Transcribe the records word for word. Leave every picture out.

=== Begin Enclosure ===

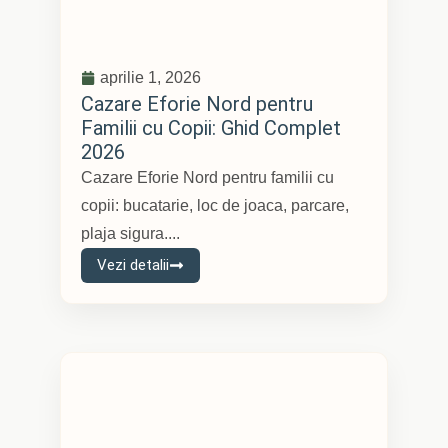
aprilie 1, 2026
Cazare Eforie Nord pentru
Familii cu Copii: Ghid Complet
2026
Cazare Eforie Nord pentru familii cu
copii: bucatarie, loc de joaca, parcare,
plaja sigura....
Vezi detalii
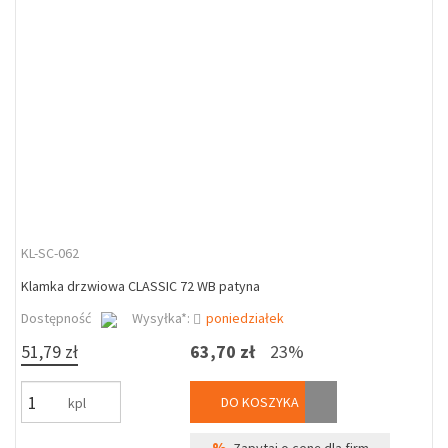
KL-SC-062
Klamka drzwiowa CLASSIC 72 WB patyna
Dostępność
Wysyłka*:
poniedziałek
51,79 zł
63,70 zł
23%
DO KOSZYKA
kpl
%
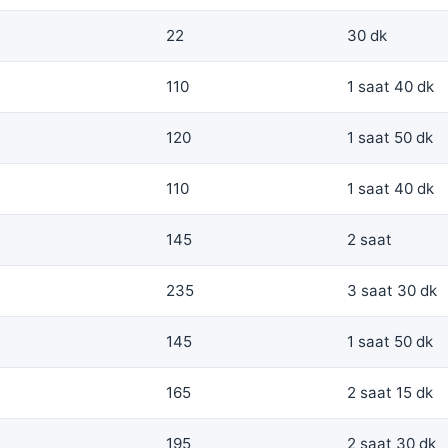
22
30 dk
110
1 saat 40 dk
120
1 saat 50 dk
110
1 saat 40 dk
145
2 saat
235
3 saat 30 dk
145
1 saat 50 dk
165
2 saat 15 dk
195
2 saat 30 dk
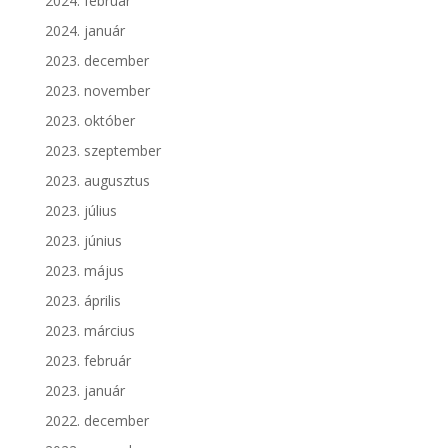
2024. február
2024. január
2023. december
2023. november
2023. október
2023. szeptember
2023. augusztus
2023. július
2023. június
2023. május
2023. április
2023. március
2023. február
2023. január
2022. december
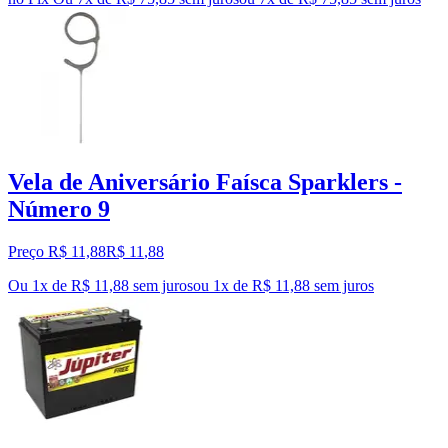
Vela de Aniversário Faísca Sparklers -
Número 9
Preço R$ 11,88
R$
11
,
88
Ou 1x de R$ 11,88 sem juros
ou
1
x de
R$ 11,88
sem juros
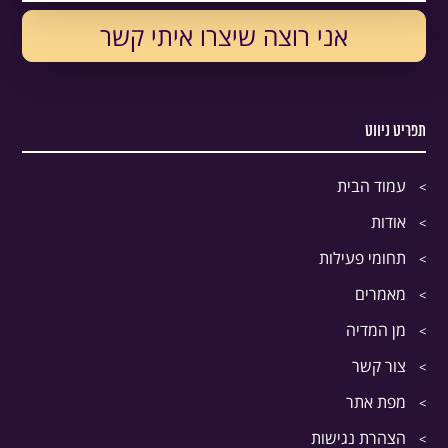
תפריט ניווט
עמוד הבית
אודות
תחומי פעילות
מאמרים
מן המדיה
צור קשר
מפת אתר
הצהרת נגישות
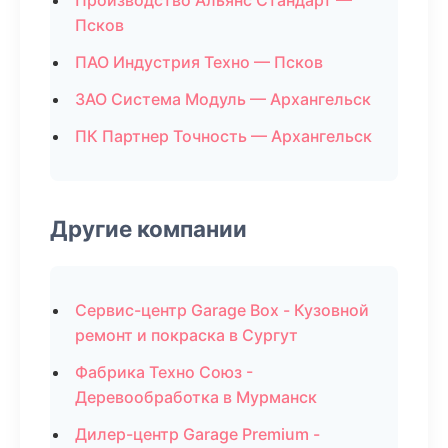
Производство Альянс Стандарт —
Псков
ПАО Индустрия Техно — Псков
ЗАО Система Модуль — Архангельск
ПК Партнер Точность — Архангельск
Другие компании
Сервис-центр Garage Box - Кузовной
ремонт и покраска в Сургут
Фабрика Техно Союз -
Деревообработка в Мурманск
Дилер-центр Garage Premium -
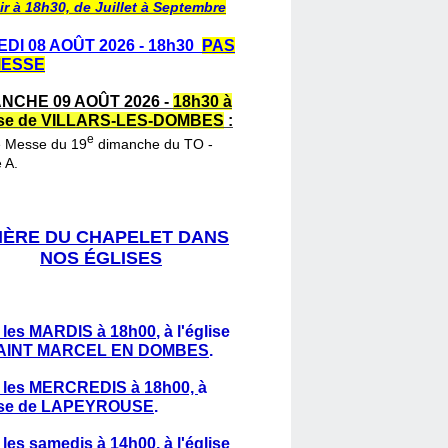
ir à 18h30, de Juillet à Septembre
DI 08 AOÛT 2026 - 18h30
PAS
MESSE
NCHE 09 AOÛT 2026 -
18h30 à
lise de VILLARS-LES-DOMBES
:
e
e Messe du 19
dimanche du TO -
 A.
IÈRE DU CHAPELET DANS
NOS ÉGLISES
 les MARDIS à 18h00
,
à l'église
AINT MARCEL EN DOMBES
.
 les MERCREDIS à 18h00,
à
lise de LAPEYROUSE
.
 les samedis à 14h00
, à l'église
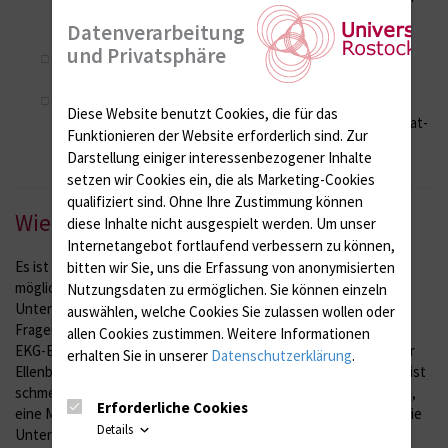
für MRT) – bei normalen Werten nicht älter als 3 Monate,
Datenverarbeitung
bei Auffälligkeiten nicht älter als 2 Wochen
und Privatsphäre
Relevante Arztbriefe, Vorbefunde bzw.
Voruntersuchungen
Falls Sie ein metallisches Implantat haben und eine MRT-
Diese Website benutzt Cookies, die für das
Untersuchung geplant ist, bringen Sie bitte den Implantat-
Funktionieren der Website erforderlich sind.
Zur
Ausweis mit.
Darstellung einiger interessenbezogener Inhalte
setzen wir Cookies ein, die als Marketing-Cookies
qualifiziert sind. Ohne Ihre Zustimmung können
Wie läuft die Untersuchung ab?
diese Inhalte nicht ausgespielt werden.
Um unser
Internetangebot fortlaufend verbessern zu können,
Es ist uns wichtig, die Untersuchung für Sie so angenehm wie
bitten wir Sie, uns die Erfassung von anonymisierten
möglich zu gestalten. Im Aufklärungsgespräch vor der
Nutzungsdaten zu ermöglichen.
Sie können einzeln
Untersuchung haben Sie noch einmal die Möglichkeit, mögliche
auswählen, welche Cookies Sie zulassen wollen oder
Fragen mit uns zu klären. Für die Untersuchung werden Ihnen
allen Cookies zustimmen. Weitere Informationen
EKG-Elektroden auf die Brust geklebt. Über einen Zugang in der
erhalten Sie in unserer
Datenschutzerklärung
.
Ellenbeuge wird Kontrastmittel verabreicht. Die Untersuchung ist
schmerzfrei. Eine CT-Untersuchung dauert nur wenige Minuten,
Erforderliche Cookies
eine MRT-Untersuchung etwa 30-45 Minuten. Im Anschluss an die
Details
Untersuchung werden die Ergebnisse mit Ihnen in einem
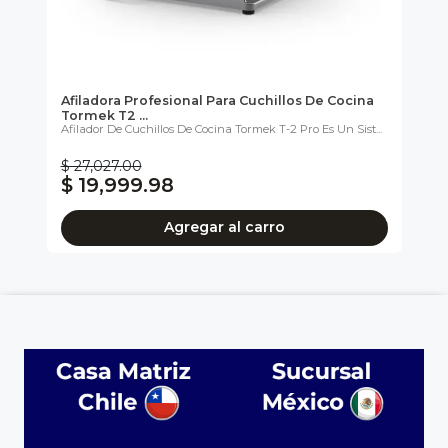
Afiladora Profesional Para Cuchillos De Cocina
Af
Tormek T2 ...
He
a Y
Afilador De Cuchillos De Cocina Tormek T-2 Pro Es Un Sist...
La 
Cal
$ 27,027.00
$ 
$ 19,999.98
$
Agregar al carro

=== End Enclosure ===

▸ EXERCISE ANSWER:
aprilie 1, 2026
Cazare Eforie Nord pentru
Familii cu Copii: Ghid Complet
2026
Cazare Eforie Nord pentru familii cu
copii: bucatarie, loc de joaca, parcare,
plaja sigura....
Vezi detalii
KL-SC-062
Klamka drzwiowa CLASSIC 72 WB patyna
Dostępność
Wysyłka*:
poniedziałek
51,79 zł
63,70 zł
23%
DO KOSZYKA
kpl
%
22
30 dk
110
1 saat 40 dk
120
1 saat 50 dk
110
1 saat 40 dk
145
2 saat
235
3 saat 30 dk
145
1 saat 50 dk
165
2 saat 15 dk
195
2 saat 30 dk
2024. február
2024. január
2023. december
2023. november
2023. október
2023. szeptember
2023. augusztus
2023. július
2023. június
2023. május
2023. április
2023. március
2023. február
2023. január
2022. december
Vela de Aniversário Faísca Sparklers -
Número 9
Preço R$ 11,88
R$
11
,
88
Ou 1x de R$ 11,88 sem juros
ou
1
x de
R$ 11,88
sem juros
תפריט ניווט
עמוד הבית
אודות
תחומי פעילות
מאמרים
מן המדיה
צור קשר
מפת אתר
הצהרת נגישות
Производство Альянс Стандарт —
Псков
ПАО Индустрия Техно — Псков
ЗАО Система Модуль — Архангельск
ПК Партнер Точность — Архангельск
Другие компании
Сервис-центр Garage Box - Кузовной
ремонт и покраска в Сургут
Фабрика Техно Союз -
Деревообработка в Мурманск
Дилер-центр Garage Premium -
ir à 18h30, de Juillet à Septembre
DI 08 AOÛT 2026 - 18h30
PAS
MESSE
NCHE 09 AOÛT 2026 -
18h30 à
lise de VILLARS-LES-DOMBES
:
e
e Messe du 19
dimanche du TO -
 A.
IÈRE DU CHAPELET DANS
NOS ÉGLISES
 les MARDIS à 18h00
,
à l'église
AINT MARCEL EN DOMBES
.
 les MERCREDIS à 18h00,
à
lise de LAPEYROUSE
.
 les samedis à 14h00
, à l'église
für MRT) – bei normalen Werten nicht älter als 3 Monate,
Datenverarbeitung
bei Auffälligkeiten nicht älter als 2 Wochen
und Privatsphäre
Relevante Arztbriefe, Vorbefunde bzw.
Voruntersuchungen
Falls Sie ein metallisches Implantat haben und eine MRT-
Diese Website benutzt Cookies, die für das
Untersuchung geplant ist, bringen Sie bitte den Implantat-
Funktionieren der Website erforderlich sind.
Zur
Ausweis mit.
Darstellung einiger interessenbezogener Inhalte
setzen wir Cookies ein, die als Marketing-Cookies
qualifiziert sind. Ohne Ihre Zustimmung können
Wie läuft die Untersuchung ab?
diese Inhalte nicht ausgespielt werden.
Um unser
Internetangebot fortlaufend verbessern zu können,
Es ist uns wichtig, die Untersuchung für Sie so angenehm wie
bitten wir Sie, uns die Erfassung von anonymisierten
möglich zu gestalten. Im Aufklärungsgespräch vor der
Nutzungsdaten zu ermöglichen.
Sie können einzeln
Untersuchung haben Sie noch einmal die Möglichkeit, mögliche
auswählen, welche Cookies Sie zulassen wollen oder
Fragen mit uns zu klären. Für die Untersuchung werden Ihnen
allen Cookies zustimmen. Weitere Informationen
EKG-Elektroden auf die Brust geklebt. Über einen Zugang in der
erhalten Sie in unserer
Datenschutzerklärung
.
Ellenbeuge wird Kontrastmittel verabreicht. Die Untersuchung ist
schmerzfrei. Eine CT-Untersuchung dauert nur wenige Minuten,
Erforderliche Cookies
eine MRT-Untersuchung etwa 30-45 Minuten. Im Anschluss an die
Details
Untersuchung werden die Ergebnisse mit Ihnen in einem
Afiladora Profesional Para Cuchillos De Cocina
Af
Tormek T2 ...
He
a Y
Afilador De Cuchillos De Cocina Tormek T-2 Pro Es Un Sist...
La 
Cal
$ 27,027.00
$ 
$ 19,999.98
$
Agregar al carro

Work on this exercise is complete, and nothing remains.